United States District Court, Central District of California
Aug 14, 2023
SACV 22-02325-CJC (JDEx) (C.D. Cal. Aug. 14, 2023)

Opinion

SACV 22-02325-CJC (JDEx)

08-14-2023

JOHN W. SIGLER, Plaintiff, v. JORGE GONZALEZ; USAA CASUALTY INSURANCE COMPANY INTERINSURANCE EXCHANGE OF AUTOMOBILE CLUB OF SOUTHERN CALIFORNIA; IMPERIAL BODY SHOP, INC.; and DOES 1 to 99, inclusive, Defendants.


ORDER TO SHOW CAUSE WHY PLAINITFF'S FEDERAL CLAIMS SHOULD NOT BE DISMISSED

CORMAC J. CARNEY UNITED STATES DISTRICT JUDGE

On February 28, 2020, Defendant Jorge Gonzalez rear-ended pro se Plaintiff John W. Sigler's car while Sigler's son Alexander was driving it. (Dkt. 1, Ex. A [Complaint] ¶¶ 1, 6.) Gonzalez was at fault. (Id.) In this case, Plaintiff asserts claims against Gonzalez, Interinsurance Exchange of Automobile Club of Southern California (“the Exchange,” Gonzalez's automobile insurer), USAA Casualty Insurance Company (“USAA,” Plaintiff's insurer), Imperial Body Shop, Inc. (“IBS”), and unnamed Does stemming from the collision, repair, and insurance coverage. (Id. ¶¶ 1-10.) In general, Plaintiff alleges that “[b]oth insurance companies, their employees,” and IBS “have engaged in criminal acts of insurance fraud, wire fraud, mail fraud, extortion, and witness tampering with the common goal to avoid[] payment of legitimate damages resulting from said auto accident.” (Id. ¶ 4.)

Plaintiff's fraud allegations mostly rely on his assertion that certain Vehicle Valuation Reports (“VVR”) “were the act of intentional fraud.” (Id. ¶ 48.) Specifically, on March 10, 2020, USAA determined that Plaintiff's car was totaled and obtained a VVR from IBS. (Id. ¶ 35.) USAA's VVR did not include equipment Plaintiff's car had such as a sunroof. (Id. ¶ 36.) On March 23, 2020, the Exchange had IBS create another VVR. (Id. ¶ 44.) The Exchange's VVR also did not include features of Plaintiff's car such as a sunroof and metallic paint. (Id.)

Plaintiff also complains about two rental car quotes he says were “act[s] of insurance fraud.” (Id. ¶¶ 52-55, 139-40.) On April 3, 2020, the Exchange sent Plaintiff a settlement offer including an offer for “loss of use.” (Id. ¶ 51.) The Exchange stated that the cost to rent an equivalent rental based on Enterprise's price list was $38.99. (Id.) However, because the price list used “did not include auxiliary costs such as taxes, and other mandatory fees,” Plaintiff alleges that the Exchange “intentionally concealed the true rental cost . . . in a deliberate attempt to mislead the Plaintiff into believing her low rental price of an equivalent vehicle was factual.” (Id. ¶¶ 52-53.) And in an April 15, 2020 revised loss of use offer of $54.23 per day, the Exchange “depressed the base rate for an equivalent rental car by using a special ‘COVID-19' discount rate from AVIS.” (Id. ¶¶ 55, 139-40.)

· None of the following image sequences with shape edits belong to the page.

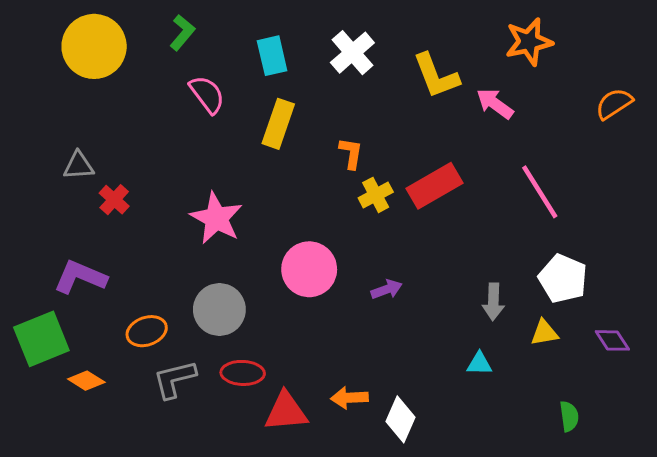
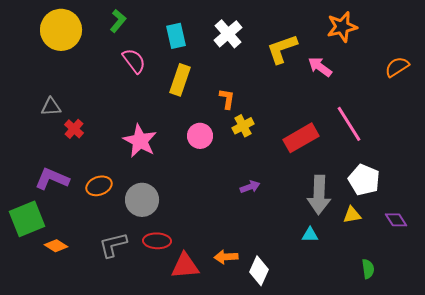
yellow L-shape: (436, 76) -> (282, 49), turned 92
red rectangle: (435, 186) -> (301, 138), moved
pink circle: (309, 269) -> (200, 136), moved, size x0.7
gray arrow: (493, 302) -> (319, 195), size x1.6
orange ellipse: (147, 331) -> (99, 186), moved

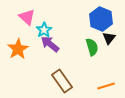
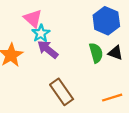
pink triangle: (27, 17) -> (33, 18), moved
black triangle: (109, 38) -> (116, 53), moved, turned -48

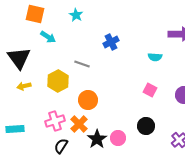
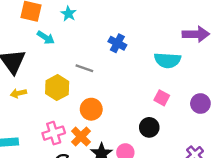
cyan star: (76, 15) -> (68, 14), moved
blue cross: (111, 42) -> (117, 43), turned -35
cyan semicircle: (155, 57) -> (167, 60), size x1.6
black circle: (146, 126) -> (149, 127), moved

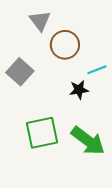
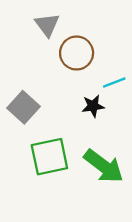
gray square: (20, 72) -> (24, 107), moved

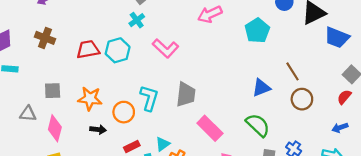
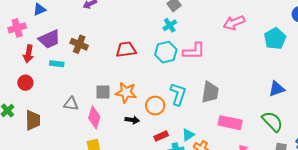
brown cross: (45, 38) -> (79, 44), moved
pink L-shape: (166, 48) -> (194, 51), turned -45
cyan hexagon: (118, 50) -> (166, 52), moved
gray square: (53, 91) -> (103, 92), moved
pink rectangle: (210, 128) -> (230, 123), turned -35

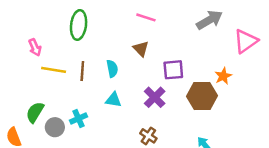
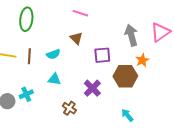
gray arrow: (209, 20) -> (131, 35), moved, turned -75
cyan semicircle: (112, 69) -> (53, 54), turned 80
purple cross: (155, 97) -> (92, 88), moved
brown cross: (148, 136) -> (69, 108), moved

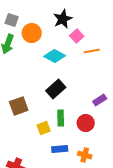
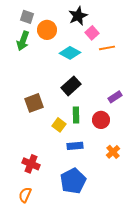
yellow square: (44, 128) -> (59, 125), turned -32
orange cross: (85, 155) -> (113, 152), moved, turned 32

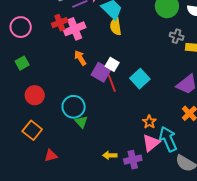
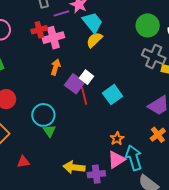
yellow semicircle: (116, 26) -> (94, 40), turned 48
gray cross: (177, 36) -> (154, 57), size x1.6
orange arrow: (80, 58) -> (56, 67), turned 42
red triangle: (51, 155) -> (23, 162), moved
yellow arrow: (110, 155) -> (74, 167), size x1.5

Plaintiff asserts eighteen claims against Defendants. His federal claims include violations of the civil Racketeer Influenced and Corrupt Organization (“RICO”) Act, wire fraud, mail fraud, extortion, and witness or evidence tampering, and his state law claims include negligence, insurance fraud under the California Penal Code, fraud, and actionable deceit. Now before the Court is the Exchange's motion to dismiss Plaintiff's Complaint against it, which includes some of the federal claims, but not all of them. (Dkt. 45.)

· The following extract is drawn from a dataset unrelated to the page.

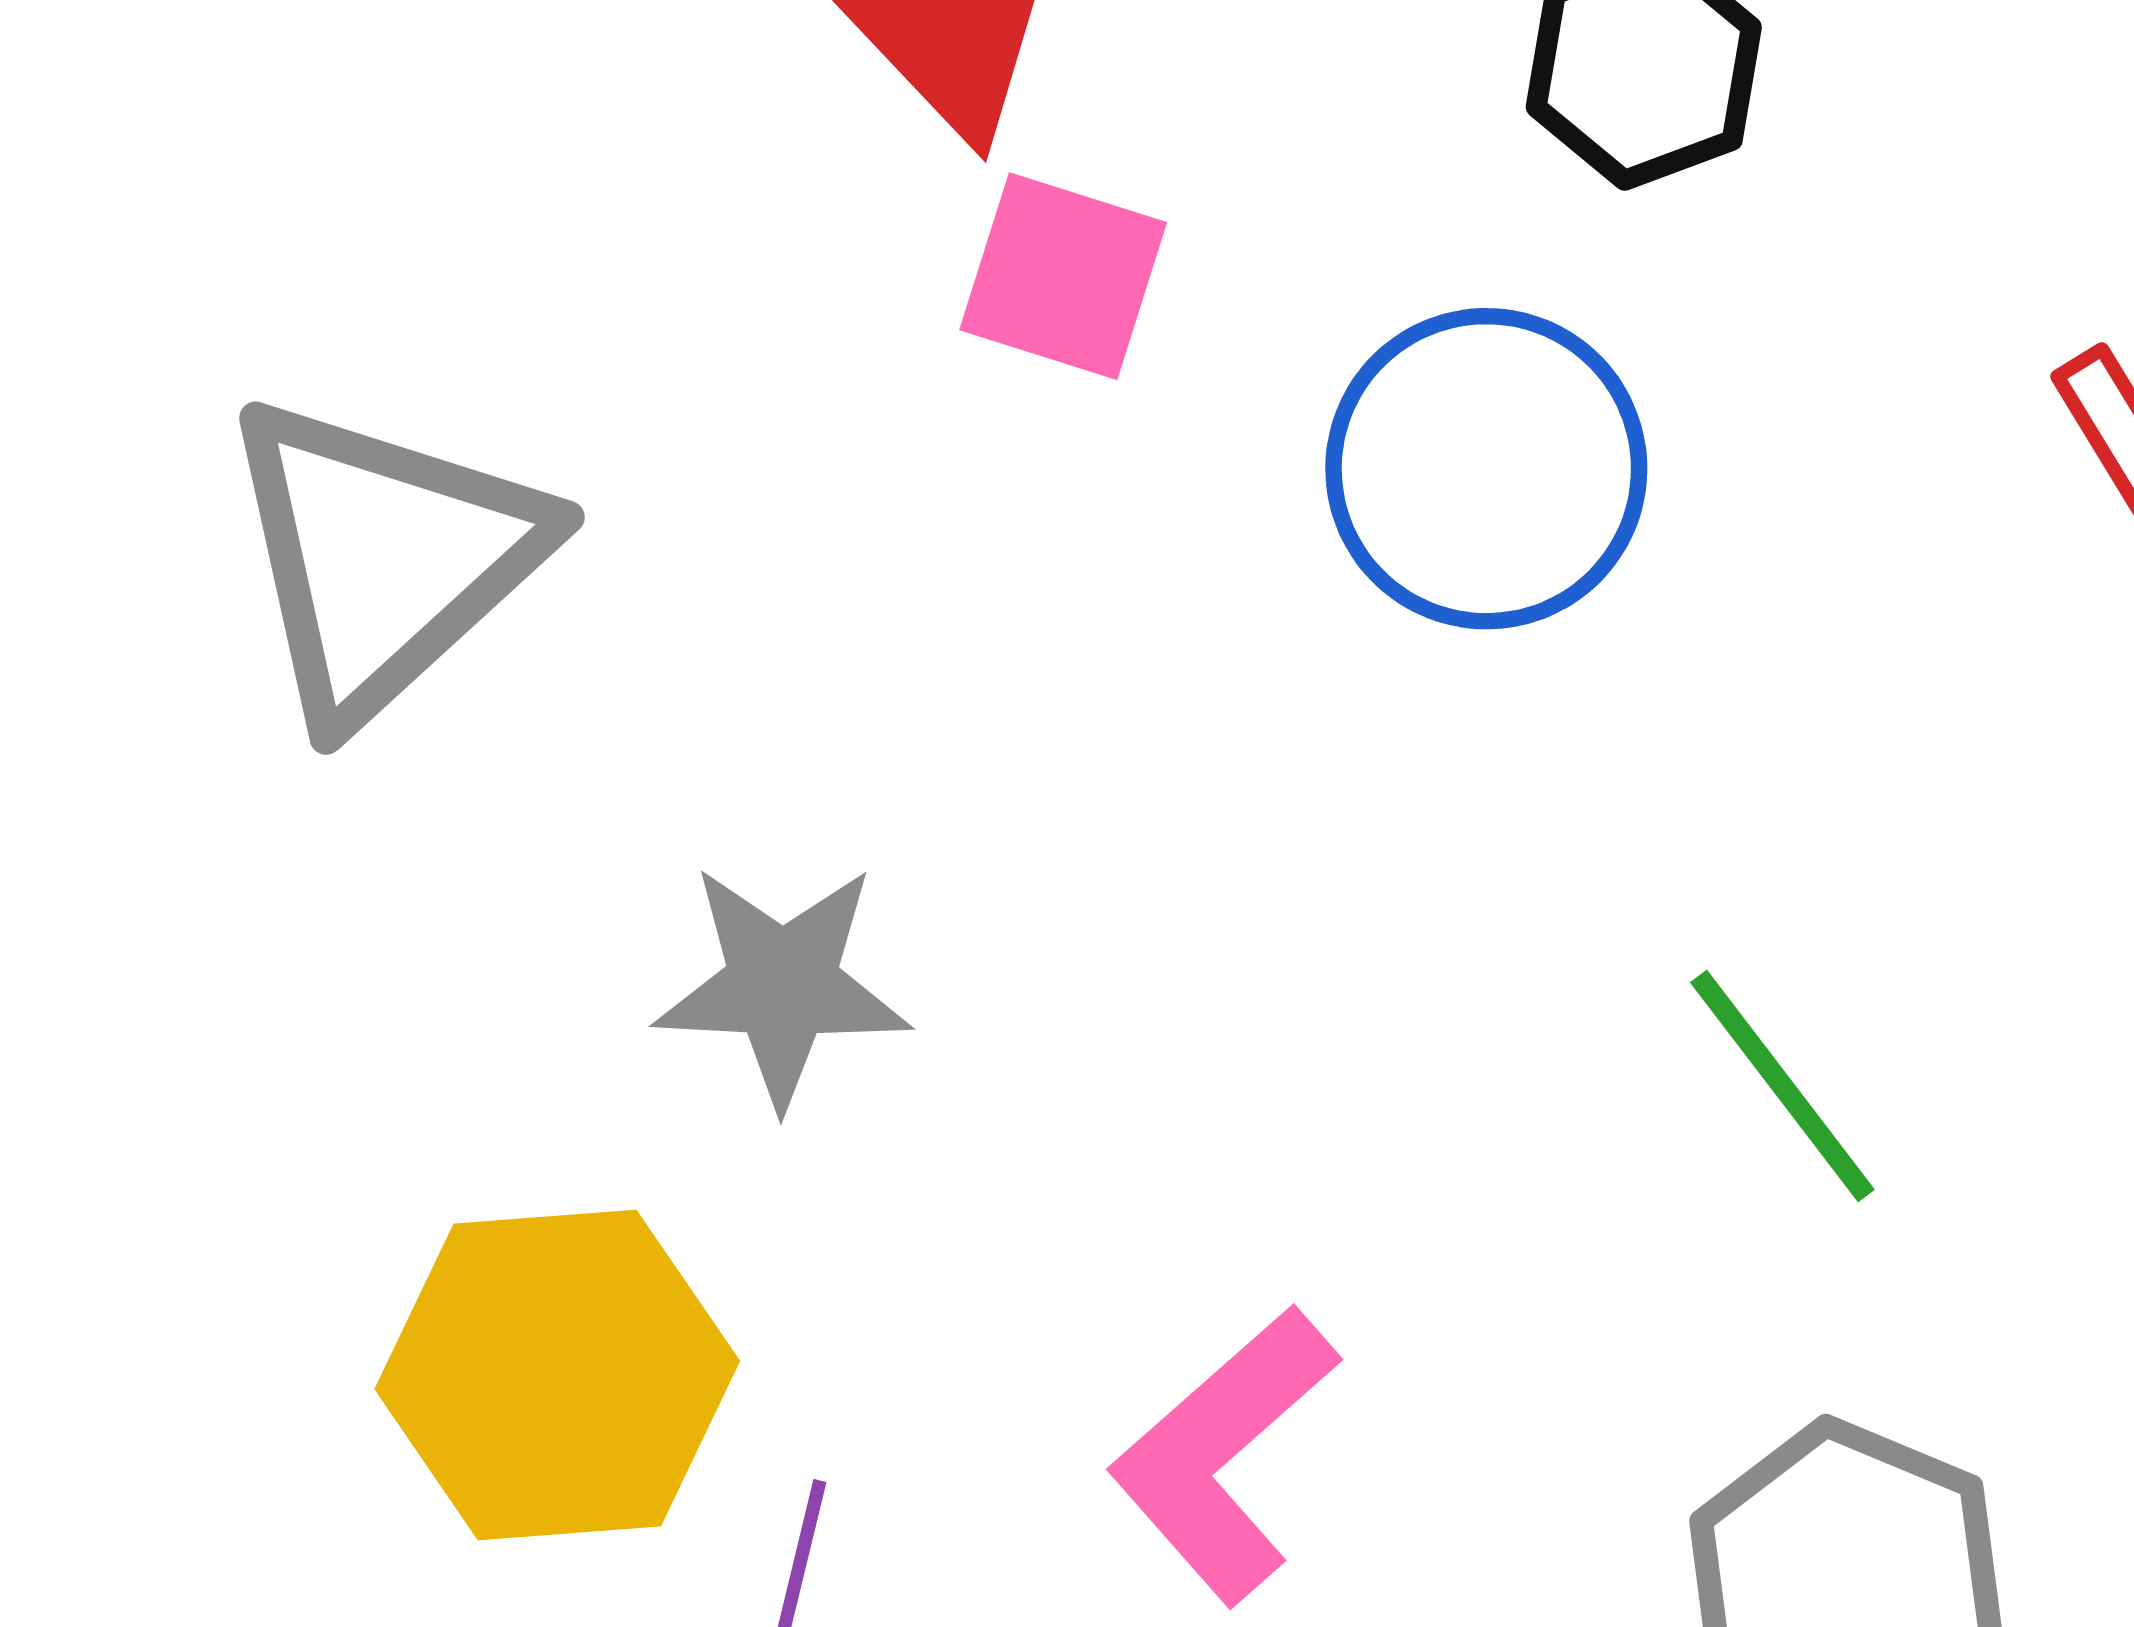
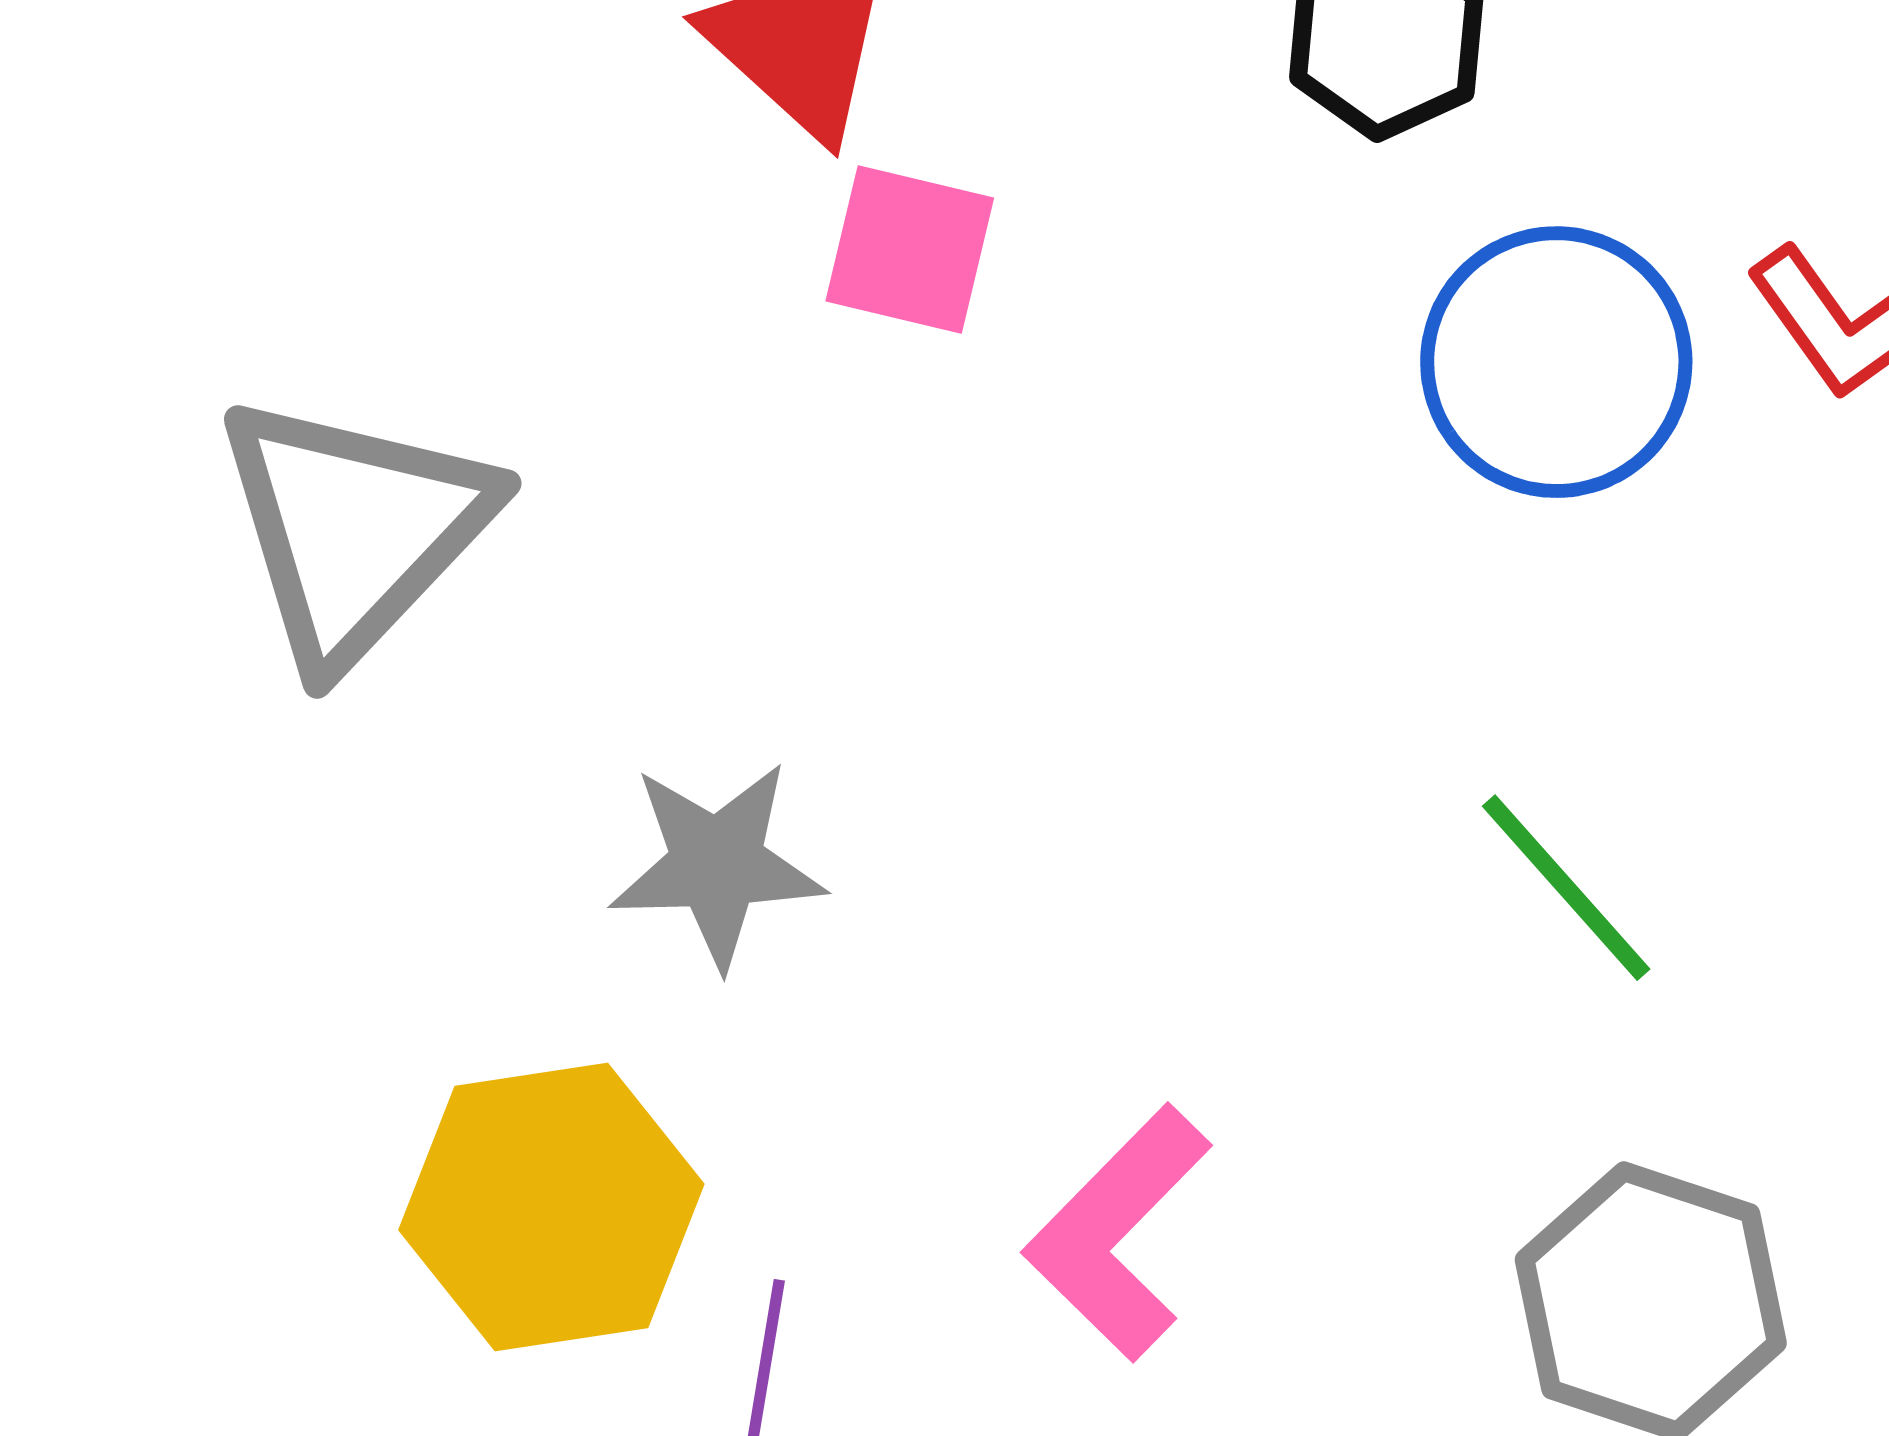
blue circle: (1486, 469) -> (1556, 362), moved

After reviewing the Exchange's arguments that Plaintiff's claims against it should be dismissed, the Court has concerns that Plaintiff fails to state a claim on all of his federal claims. Indeed, IBS's answer asserts as a defense that Plaintiff fails to state any claim against it as well. (Dkt. 12 at 102.)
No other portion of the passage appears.